Atividades como subir em árvores, escalar um trepa-trepa ou uma prancha de madeira, e até mesmo descer em um escorregador mais alto fazem parte do conjunto de atividades que preparam os pequenos para uma habilidade muito importante: correr riscos controlados. A Sociedade Brasileira de Pediatria explica: “Escolas, educadores e responsáveis devem permitir que crianças e adolescentes se exponham a riscos benéficos, aqueles nos quais eles se engajam por livre escolha, conseguindo dimensionar as consequências e lidar com elas.” Segundo os especialistas, riscos moderados são essenciais para a formação de ferramentas que serão necessárias à etapa adulta. Quem não se arrisca na infância pode se tornar mais inseguro e menos preparado para lidar com as adversidades da vida madura, além de apresentar mais sintomas de estresse e ansiedade. Mais do que momentos de recreação, essas vivências contribuem para o desenvolvimento da autonomia, da criatividade, da coordenação motora e da capacidade de resolver problemas. Também favorecem a formação de valores relacionados ao cuidado com os seres vivos, ao respeito pelo meio ambiente, à cooperação e à convivência, fortalecendo uma aprendizagem que considera a criança em sua integralidade.


Os benefícios desse contato com a natureza também encontram respaldo na neurociência. Segundo o médico neurologista Dr. Paulo Porto de Melo, a neurociência já reconhece que a convivência com ambientes naturais reduz significativamente o estresse e estimula a plasticidade cerebral por meio de experiências sensoriais, favorecendo o desenvolvimento do cérebro infantil. O especialista destaca ainda que, "em países como Noruega e Finlândia, hospitais pediátricos já adotaram a chamada prescrição verde, uma recomendação médica formal de passar tempo em parques e áreas abertas antes mesmo de considerar remédios."

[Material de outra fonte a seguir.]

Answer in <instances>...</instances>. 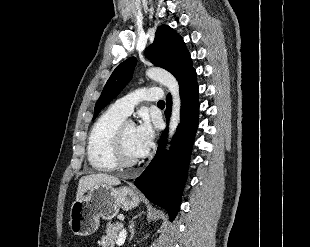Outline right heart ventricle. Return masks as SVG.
<instances>
[{
  "label": "right heart ventricle",
  "instance_id": "1",
  "mask_svg": "<svg viewBox=\"0 0 310 247\" xmlns=\"http://www.w3.org/2000/svg\"><path fill=\"white\" fill-rule=\"evenodd\" d=\"M125 118L111 106L99 116L92 126L87 145V157L95 170L109 172L117 168L113 156L114 137L116 130Z\"/></svg>",
  "mask_w": 310,
  "mask_h": 247
}]
</instances>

Para a coordenadora pedagógica da Escola FAVOO, Elizabet Souza, esses benefícios são percebidos diariamente na prática pedagógica. "Acreditamos que a infância precisa ser vivida em sua essência: brincando, explorando, investigando e estabelecendo conexões com a natureza. Quando a criança observa um animal, sente a textura da areia ou participa dos cuidados com o ambiente, ela desenvolve habilidades que vão muito além do conteúdo escolar. Ela aprende a cuidar, a respeitar, a cooperar e a compreender que faz parte da natureza. Nossa missão é despertar a curiosidade, fortalecer a autonomia e construir memórias afetivas que acompanharão essas crianças por toda a vida."

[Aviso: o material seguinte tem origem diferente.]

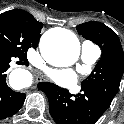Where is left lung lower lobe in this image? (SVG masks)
Masks as SVG:
<instances>
[{"label": "left lung lower lobe", "instance_id": "0a47b994", "mask_svg": "<svg viewBox=\"0 0 124 124\" xmlns=\"http://www.w3.org/2000/svg\"><path fill=\"white\" fill-rule=\"evenodd\" d=\"M38 88L47 95L50 115L57 124H94L110 106L87 91L73 98L68 90L53 83L40 82Z\"/></svg>", "mask_w": 124, "mask_h": 124}]
</instances>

Em um contexto em que o uso de telas e a redução dos espaços de convivência ao ar livre fazem parte da realidade de muitas famílias, a valorização de experiências em ambientes naturais reforça o compromisso da FAVOO com uma educação que integra conhecimento, convivência e formação humana. Ao estimular a curiosidade e o vínculo das crianças com a natureza desde os primeiros anos de vida, a escola contribui para a construção de uma infância mais saudável, consciente e conectada com o ambiente em que vive. Todas essas experiências também vão preparar a criança, consolidando as bases necessárias para uma boa alfabetização, pois ajudam na construção da autoestima ("eu consigo!") e da resiliência, ambas características necessárias para uma caminhada escolar em que haverá desafios e momentos de frustração. “As sementes plantadas nessa fase da infância darão frutos na vida escolar inteira do aluno, e muito além dela”, conclui Elizabet.

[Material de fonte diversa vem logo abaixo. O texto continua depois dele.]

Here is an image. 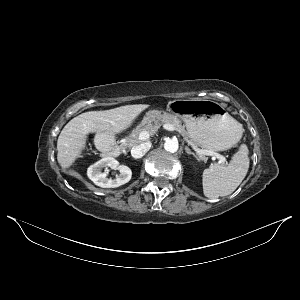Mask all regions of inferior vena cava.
I'll return each instance as SVG.
<instances>
[{
	"instance_id": "602c4592",
	"label": "inferior vena cava",
	"mask_w": 300,
	"mask_h": 300,
	"mask_svg": "<svg viewBox=\"0 0 300 300\" xmlns=\"http://www.w3.org/2000/svg\"><path fill=\"white\" fill-rule=\"evenodd\" d=\"M150 147L151 143L149 142L134 146L131 149V155L135 159L142 158L149 151Z\"/></svg>"
}]
</instances>
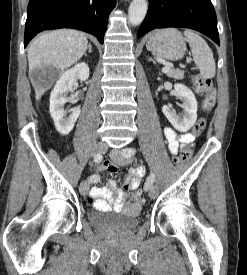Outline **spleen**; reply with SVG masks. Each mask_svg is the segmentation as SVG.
I'll return each instance as SVG.
<instances>
[{
    "label": "spleen",
    "mask_w": 247,
    "mask_h": 275,
    "mask_svg": "<svg viewBox=\"0 0 247 275\" xmlns=\"http://www.w3.org/2000/svg\"><path fill=\"white\" fill-rule=\"evenodd\" d=\"M184 35L192 49L193 59L200 70L201 77L204 79L213 78L216 66L212 50L206 41L191 30H185Z\"/></svg>",
    "instance_id": "3e777b00"
}]
</instances>
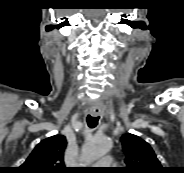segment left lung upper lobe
Masks as SVG:
<instances>
[{
  "label": "left lung upper lobe",
  "mask_w": 184,
  "mask_h": 173,
  "mask_svg": "<svg viewBox=\"0 0 184 173\" xmlns=\"http://www.w3.org/2000/svg\"><path fill=\"white\" fill-rule=\"evenodd\" d=\"M121 141L127 165L122 169V173L164 172V168L147 142L130 133L124 134Z\"/></svg>",
  "instance_id": "left-lung-upper-lobe-1"
}]
</instances>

Sobre a Favoo, uma cooperativa educacional


Fundada em 2006, a Cooperativa Educacional de Vilhena é mantenedora da escola e da faculdade Favoo, com mais de 1.100 alunos. Desde 2019 é campeã no Enem no Estado e desde 2012 no município de Vilhena. Devido ao formato de cooperativa, a instituição reinveste todo seu resultado financeiro em infraestrutura e treinamento, o que garante o altíssimo nível de qualidade educacional e das instalações. Em parceria com a Sicoob Credisul, a Favoo acaba de inaugurar um hub de inovação que passou a compor seu complexo educacional, instalado em uma área de 60 mil metros quadrados. A faculdade oferece os cursos de Administração, Ciências Contábeis e Direito, que possuem nota máxima no MEC, e a escola recebe alunos a partir dos dois anos de idade.